IRA Capital LLC is preparing for an increasingly active year, following a slower 2023 for the Irvine-based commercial real estate investor.
The firm is hoping to deploy “a lot” of capital into the market as record high interest rates begin to let up, Managing Partner Jay Gangwal told the Business Journal.
Moreover, the firm’s eagerness to acquire more real estate is driven by its belief that “sellers, both locally and nationally, have become a bit more realistic on pricing expectation, given how the market has moved in the past 24 months,” Gangwal said.
The company already has two deals—a property in Newport Beach and a medical building in Northern California—that are set to close in the next 30 days, officials said.
IRA Capital has been among the most active local buyers of commercial real estate the past few years, spending well over $300 million in OC since 2021, brokerage data indicates.
2023 Slowdown
Reinvigorated by sellers’ shifting attitudes, IRA Capital projects this year will be more fruitful than 2023.
Last year, the firm saw eight transactions in total, according to real estate industry data.
That’s down from the 12 deals it saw in 2022 and below the firm’s average of 10 transactions per year since its founding in 2010.
Of the eight deals IRA Capital closed last year, half of those were acquisitions.
IRA Capital to date has acquired over 8 million square feet of real estate across 26 states, an investment footprint worth more than $3 billion, according to its site.
Senior Home Buy
Though it has made buys in the office, student housing, industrial and hospitality sectors, IRA Capital is still set on healthcare assets as its main acquisition focus.
“Healthcare will continue to be an anchor of the company,” Gangwal said.
In 2021, it sold off a portfolio of medical office and life science properties to Nuveen for $620 million. Last year, it launched a $500 million fund for buying medical and senior housing properties.
Competition in the sector is growing as healthcare properties “have now been shown to be a more resilient asset class that’s resonating more so with investors now than in prior cycles,” Gangwal said.
IRA Capital last month got a piece of the sector’s pie in the local market, with its acquisition of San Clemente Villas by the Sea, a 140-unit assisted living and memory care community along Camino De Los Mares near the San Diego (5) Freeway.
The firm paid $40.8 million—or about $291,000 per unit—for the 109,293-square-foot senior living center, which was built in 2002 and has had no significant upgrades since its completion.
IRA Capital aims to revamp the aging facility’s interior and exterior.

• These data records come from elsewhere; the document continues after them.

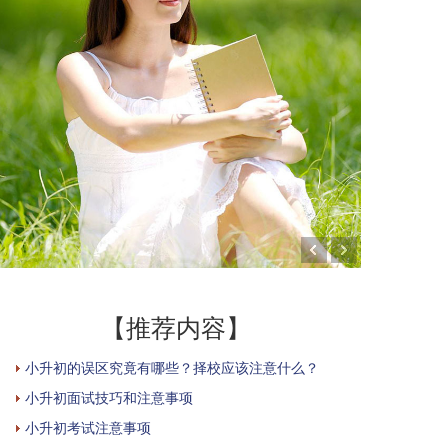
【推荐内容】
小升初的误区究竟有哪些？择校应该注意什么？
小升初面试技巧和注意事项
小升初考试注意事项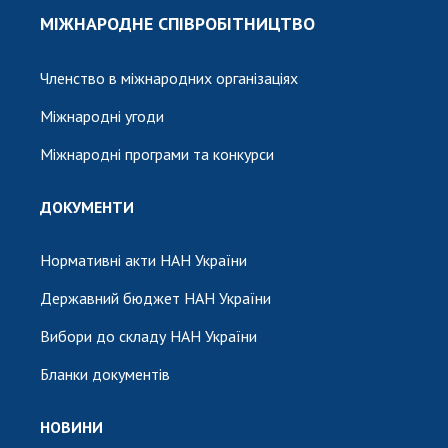
МІЖНАРОДНЕ СПІВРОБІТНИЦТВО
Членство в міжнародних організаціях
Міжнародні угоди
Міжнародні програми та конкурси
ДОКУМЕНТИ
Нормативні акти НАН України
Державний бюджет НАН України
Вибори до складу НАН України
Бланки документів
НОВИНИ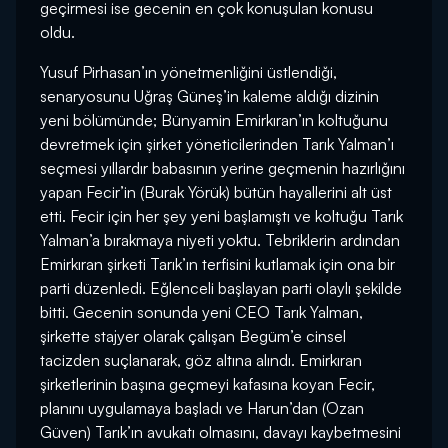
geçirmesi ise gecenin en çok konuşulan konusu
oldu.
Yusuf Pirhasan’ın yönetmenliğini üstlendiği,
senaryosunu Uğraş Güneş’in kaleme aldığı dizinin
yeni bölümünde; Bünyamin Emirkıran’ın koltuğunu
devretmek için şirket yöneticilerinden Tarık Yalman’ı
seçmesi yıllardır babasının yerine geçmenin hazırlığını
yapan Fecir’in (Burak Yörük) bütün hayallerini alt üst
etti. Fecir için her şey yeni başlamıştı ve koltuğu Tarık
Yalman’a bırakmaya niyeti yoktu. Tebriklerin ardından
Emirkıran şirketi Tarık’ın terfisini kutlamak için ona bir
parti düzenledi. Eğlenceli başlayan parti olaylı şekilde
bitti. Gecenin sonunda yeni CEO Tarık Yalman,
şirkette stajyer olarak çalışan Begüm’e cinsel
tacizden suçlanarak, göz altına alındı. Emirkıran
şirketlerinin başına geçmeyi kafasına koyan Fecir,
planını uygulamaya başladı ve Harun’dan (Ozan
Güven) Tarık’ın avukatı olmasını, davayı kaybetmesini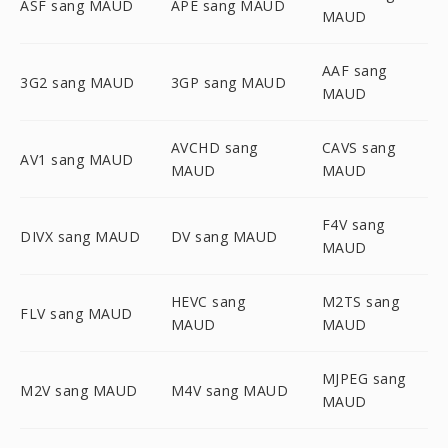
ASF sang MAUD
APE sang MAUD
MAUD
AAF sang
3G2 sang MAUD
3GP sang MAUD
MAUD
AVCHD sang
CAVS sang
AV1 sang MAUD
MAUD
MAUD
F4V sang
DIVX sang MAUD
DV sang MAUD
MAUD
HEVC sang
M2TS sang
FLV sang MAUD
MAUD
MAUD
MJPEG sang
M2V sang MAUD
M4V sang MAUD
MAUD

“We’re optimistic that the renovation will really transform the asset,” Gangwal said. “San Clemente has been an underserved market for high-quality senior housing.”
The renovations will take place within the next 12 to 24 months.
MBK Senior Living, an Irvine-based senior care provider, will be operating the facility and will also work with IRA Capital on the property’s upgrades.
Hotel Solarena
Another local transaction that closed out 2023 for IRA Capital is the $19 million sale of Sonder Solarena, a 47-room hotel along Coast Highway in Newport Beach.
The deal works out to about $404,000 per room for buyer Alex Pak, an Irvine resident, property records indicate.
IRA Capital three years ago bought the hotel from San Clemente resident Pravin Chatrisa for $16 million, according to data from real estate tracker CoStar Group Inc. The hotel, built in 1970, was renovated in 2020.
Industrial Conversion?
IRA Capital’s largest local property, another non-healthcare asset for the company, may see some changes in the next two years.
VKCC, a 450,000-square-foot creative office campus in Irvine, is set to begin redevelopment in the second half of this year to 2025.
Though the firm is learning toward an industrial use for the site, “everything’s on the table,” Gangwal said.
IRA Capital acquired VKCC, which spans 24 acres near the intersection of Von Karman Avenue and Alton Parkway, for $102.4 million last January. The nine-building office park counted an occupancy rate of 60% at the time of sale.